As you may be aware, children in Maine are soon heading back into classrooms across the state, and so am I. After the kid’s book I just read I believe I am possibly looking forward to the first days more than our children. This is my book report:
The book I read is The Exceptionally Extraordinary Ordinary First Day of School by Albert Lorenz. The book has a story and it has “Facts.” I must admit that some “facts” in this book had me going over a few memories of my own. I remember seeing the big yellow bus coming down the road and my earlier excitement turned to FEAR! Guess what! According to this book the “fact” about the bus is: “School Bus – A terror filled nightmare on wheels. Where you sit depends on who you are. Life only gets worse from here on out.” (Well, isn’t that a lovely thought.) (All authored in fun, just saying!)
More Facts: “A Backpack – A place to store squished bananas, sandwich crusts and broken pencils.” (This reminds me of what we called a book bag and a lunch box and we actually carried a book or two.)
The book went on to some more “facts” as follows: Lips – the things on your face that you use to kiss your dog. Nose – The body part that yearns to have your finger in it. Tongue – the licking muscle. Facial Hair – what boys aspire to and girls dread. Teeth – Brush these twice a day or you will wind up like George Washington. He started losing teeth in his 20s and had dentures made from gold, ivory, lead, and animal teeth. (Not wood). Children – small but extremely intelligent humans. Delicious, too. Passing on – A nice way to say “pushing up daisies “or “kicked the bucket” or “eaten!”
I have to interrupt all these interesting facts from this book to direct this one to anyone who uses “hair gel” – Check out the ingredients on your bottle. Noble women in medieval England used bird droppings and lizard fat.

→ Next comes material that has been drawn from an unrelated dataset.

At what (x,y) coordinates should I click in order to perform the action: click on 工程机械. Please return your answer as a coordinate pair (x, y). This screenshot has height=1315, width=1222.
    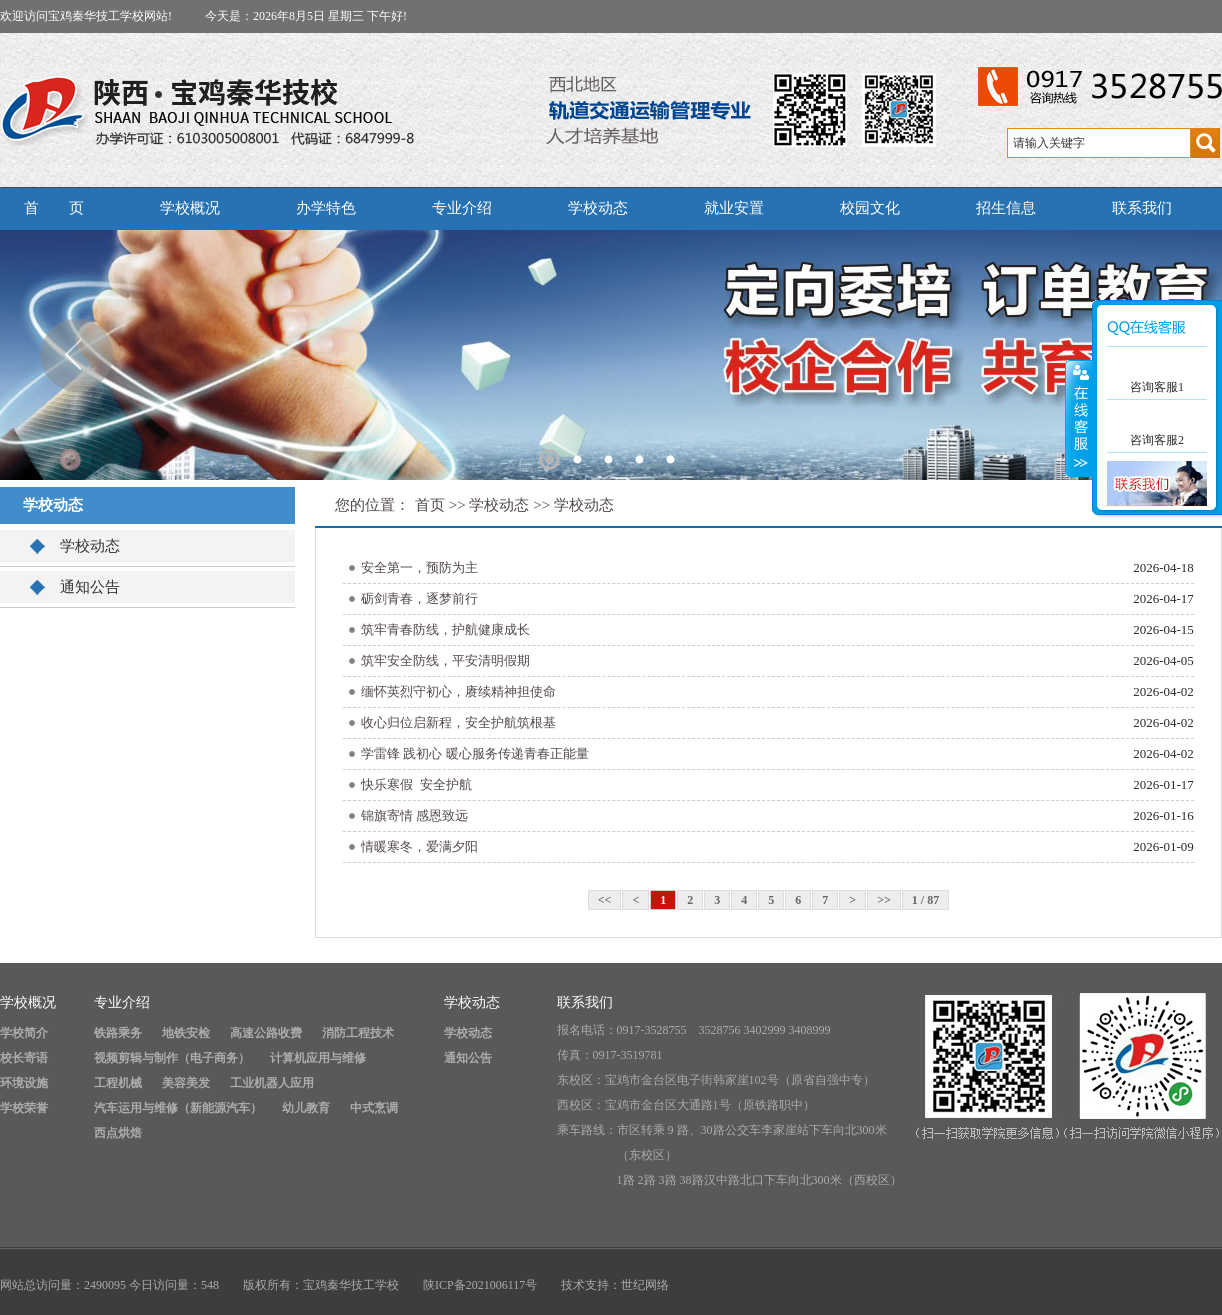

On purpose!
Can’t you just imagine what a lovely book this is?! I can hear the kids now with all their comments “Oh, gross!, or oh, nasty!” all the while pushing for more “facts.”
Some of their critter definitions are:
Frogs – jumping amphibians that eat flies. And that have legs you can eat. Parrots – tropical birds that can learn to talk and are a pirate’s best friend. Flies – there are more than 300,000 kinds. Female houseflies lay 500 to 600 eggs in their lifetime of 30 days. Fish – the only pet your parents might let you have. They don’t bark, yowl or spit up hair balls. Cat – a furry creature that poops in a box.
Okay, so let’s not kill the messenger. I just thought I would pass on thoughts as were noticed by the author Albert Lorenz as he researched his book. Not to worry, as a college instructor told me: Childhood phases don’t usually last long; she just couldn’t promise the next one would be any better!